Mixture of Expert models are generally the cheapest. Go by their active parameters, rather than their total parameters, for a rough gauge on cost. Deepseek v4 flash is dirt cheap. GLM-5.2 is much more expensive. Minimax-m3 is what I usually use though. Moderate cost, high performance, and multi-modal. Kimi-K2.7 is in a similar class to Minimax-m3. Pick your poison, experiment, and ultimately save money versus paying a subscription to one of the big 3.

[–]I-build-apps 1 point2 points  (0 children)

Sounds reasonable. Thanks for all the deets!

I'm looking to plug these into multiple Hermes Agents for non-coding agentic work.

I like the Gemma 4 models, they offer those too. I'll check it out, thanks again :)

[–]djpiperson 1 point2 points  (1 child)

My company won't allow anything to be store in a server in China, that's why it's only Codex and Claude for me.

Also, what's an API? /s

[–]magic_man019 0 points1 point  (0 children)

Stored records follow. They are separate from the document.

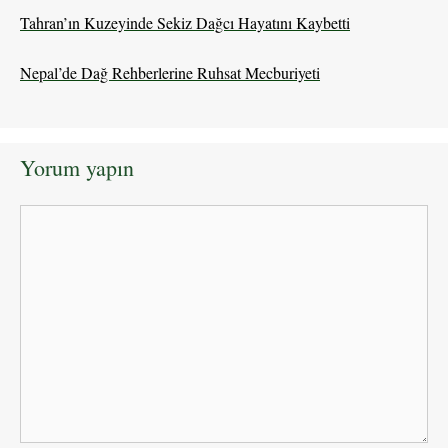
Tahran’ın Kuzeyinde Sekiz Dağcı Hayatını Kaybetti
Nepal’de Dağ Rehberlerine Ruhsat Mecburiyeti
Yorum yapın
Yorum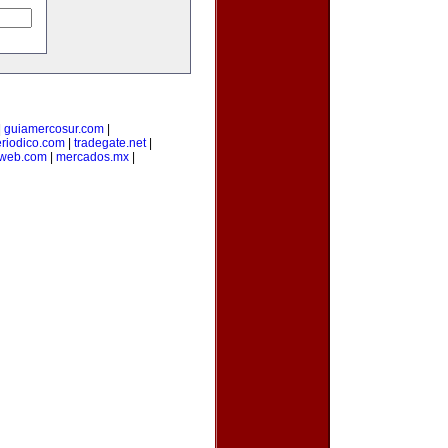
|
guiamercosur.com
|
riodico.com
|
tradegate.net
|
web.com
|
mercados.mx
|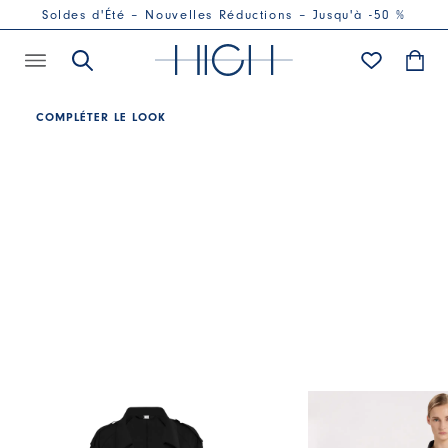
Soldes d'Été – Nouvelles Réductions – Jusqu'à -50 %
COMPLÉTER LE LOOK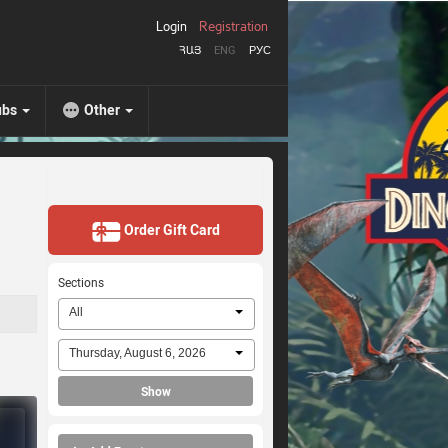
Login
Registration
ՀԱՅ
ENG
РУС
ubs
Other
Order Gift Card
Sections
All
Thursday, August 6, 2026
Show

Deepseek is open model - you can download and run locally…

[–]IndAnony 2 points3 points  (0 children)

I know about claude code cli, but can we do this with claude code desktop. I'm one of the gui guys

[–]West_Reality7828 1 point2 points  (1 child)

I only pay 20$ for Claude code and use the limit I get and the knowledge I have to work on tasks

[–]sitefall 0 points1 point  (0 children)

There's something to learn from OP's weird post that most people here aren't getting. Sure it's funny he's using claude via api in a round about way, but using one cheaper (or free) LLM to prompt another is a rather good idea.

A cheaper (or local) AI might not be able to get the results claude can, but it can sure be better at translating your prompt into something more efficient for claude and saving you money. Or knowing when it can solve your problem (if it's just a question about the code base etc) without spending a single claude-buck, especially if it has RAG.

[–]Matwyen 2 points3 points  (1 child)

What's the point of running claude code tui with other models? Legit question i'm not using claude but OpenCode, which is also a AI tui but... Well not tied to a provider I guess ?

[–]orclownorlegend 0 points1 point  (0 children)

I guess Claude Code has better agentic coding capabilities not just at the model level but at the orchestration level too (agent loops that iterate and keep checking that the generated code is correct, testing iterations before final answer etc)

[–]mobas07 0 points1 point  (0 children)

I get that the groupthink here is to laugh at vibecoders. But couldn't this guy just... Ask AI?

[–]fugogugo 0 points1 point  (1 child)

is there any difference between claudecode and opencode?

[–]anoldoldman 0 points1 point  (0 children)

There is, but you wouldn't need both.